The related research of the universal approximation [6,7,8,9,10] indicates that assuming sufficient neurons and suitable weights, the neural network could approximate any continuous signals on a compact subset of ℝn with arbitrary precision. However, it is not easy to obtain these appropriate weights via training for a complex network with too many neurons. The convergence speed of the neural network is related to the frequency spectrum of the fitted signal [11]. As shown in Figure 1, the neural network first learns the low-frequency components during the training process. The relationship between the convergence speed and the frequency of the fitted signal has been quantitatively analyzed [12]. When a network is applied to fit a signal, the required training time increases exponentially as the component’s central frequency increases. The spectral bias of the convergence speed in network training leads to unbearable training times for fitting the high-frequency components in broadband signals. In recent years, differential equation solving based on physical knowledge constraints has been successful in many applications, but multi-scale and multi-physics problems need further development. One of the core problems is that it is difficult for fully connected neural networks to learn high-frequency functions, that is, the spectral bias problem [13]. Solving this problem has become one of the core bottlenecks for the further development of A.I. technology.
Figure 1. Network fitting results given a different number of updates reflects that neural networks often learn low-frequency components first in the training process: (a) N = 100; (b) N = 300; (c) N = 500; and (d) N = 1000. The objective function for fitting: f1 = sin5x + sin7x + sin11x. The network used a 1-40-40-40-40-1 fully connected structure type. The Adam optimizer was used for optimization under the default learning rate.
To this end, Cai et al. proposed the PhaseDNN method for fitting complex signals with high-frequency components via the combination of parallel frequency band extraction and frequency shifting techniques [14]. Numerous numerical experimental results have indicated that the PhaseDNN method successfully avoids the computational cost disaster when fitting signals with high-frequency components. However, although the method has good approximation efficiency for broadband signals, we found in our numerical experiments that for a large number of typical signals, especially those with smooth frequency domain distribution, the operation of fitting the inverse transformed signals can be further optimized, thus greatly improving the neural network fitting efficiency.
Therefore, our paper is dedicated to investigating a more efficient candidate method for fitting complex signals—signals with smooth frequency domain distribution. To reach this goal, a parallel frequency function-deep neural network (PFF-DNN) is proposed by utilizing the fast Fourier analysis of broadband signals and the spectral bias nature of neural networks. The effectiveness and efficiency of the proposed method are verified based on detailed experiments for six typical broadband signals. The discussion shows how the neural network adaptively constructs low-frequency smooth curves to interpolate discrete signals.
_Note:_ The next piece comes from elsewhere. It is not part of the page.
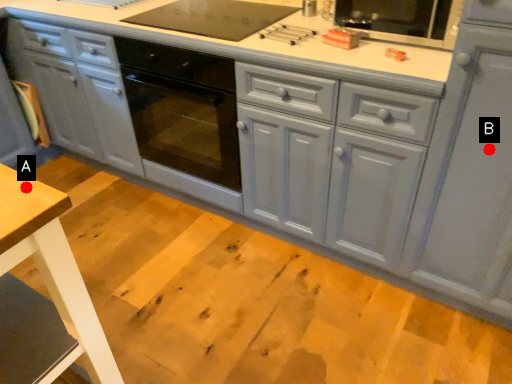 Question: Two points are circled on the image, labeled by A and B beside each circle. Which point is closer to the camera?

Choices:
 (A) A is closer
 (B) B is closer

Answer: (A)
This adaptive low-frequency approximation makes it possible to fit discrete frequency domain signals accurately.
The paper is organized as follows. Related works and the proposed method are introduced in Section 2. Extensive numerical experiments are presented in Section 3. Finally, the paper is concluded in Section 4.

2. Methods

2.1. Recent PhaseDNN

The research mentioned above indicates that it is difficult for neural networks to directly and accurately fit signals with high-frequency components. However, if we can transform the high-frequency components in the signal into smooth low-frequency signals convenient for neural network fitting, by some means such as the application of frequency shift technology, we can approximate the original signal via component-by-component fitting. Following this idea, in 2020, Cai et al. proposed the PhaseDNN method to implement a fitting scheme for signals with high-frequency components [14]. As shown in Figure 2, the PhaseDNN method involves four steps: (1) all high-frequency components in the original objective signal are extracted; (2) each high-frequency component is converted into a low-frequency signal using frequency shift technology; (3) different neural networks with identical structure are used to fit these low-frequency signals in parallel; and (4) inverse frequency shift operations are performed for all network predictions to obtain approximated high-frequency components, which are further summed up to recover the original signal.
Figure 2. Flowchart of the PhaseDNN algorithm and the proposed PFF-DNN method.
Figure 3 shows a comparison between the fitted results from the PhaseDNN method and those obtained via vanilla fitting. As shown in Figure 3a, vanilla fitting cannot recover high-frequency components well. If the signal oscillates even faster, the vanilla fitting becomes entirely ineffective. On the contrary, as shown in Figure 3c,d, the recent PhaseDNN method has shown obvious advantages in being able to completely characterize the information of all frequency bands of the signal.
Figure 3. Comparison between the fitted results using the PhaseDNN method and vanilla fitting when N = 1000. The objective functions for fitting: f2 = sin17x + sin19x + sin23x and f3 = sin67x + sin71x + sin73x. (a) Fitting f2 via vanilla fitting; (b) fitting f3 via vanilla fitting; (c) fitting f2 via PhaseDNN; and (d) fitting f3 via PhaseDNN. The network used a 1-40-40-40-40-1 fully connected structure type. The Adam optimizer was used for optimization under the default learning rate.
It should be noted that the extracted frequency bandwidth needs to be minimized to ensure fitting accuracy. On the one hand, the smaller the extracted frequency band’s width Δω, the higher the fitting accuracy. On the other hand, a smaller Δω indicates more frequency bands are extracted, which directly leads to an increase in computational overhead. When using PhaseDNN for broadband signal fitting, it is often necessary to extract all frequency bands and fit them separately. Therefore, there is a balance between accuracy and computational overhead. For example, consider the task of performing neural network fitting on a signal with a bandwidth of 300 Hz. When Δω = 10, considering the existence of both real and imaginary parts in the spectrum and the conjugate symmetry, 30 × 2 groups of neural networks need to be trained, which is an acceptable computational overhead. However, for the task of neural network fitting on a signal with a bandwidth of 3000 Hz, 3000 × 2 groups of neural networks need to be trained, which significantly increases the computational overhead.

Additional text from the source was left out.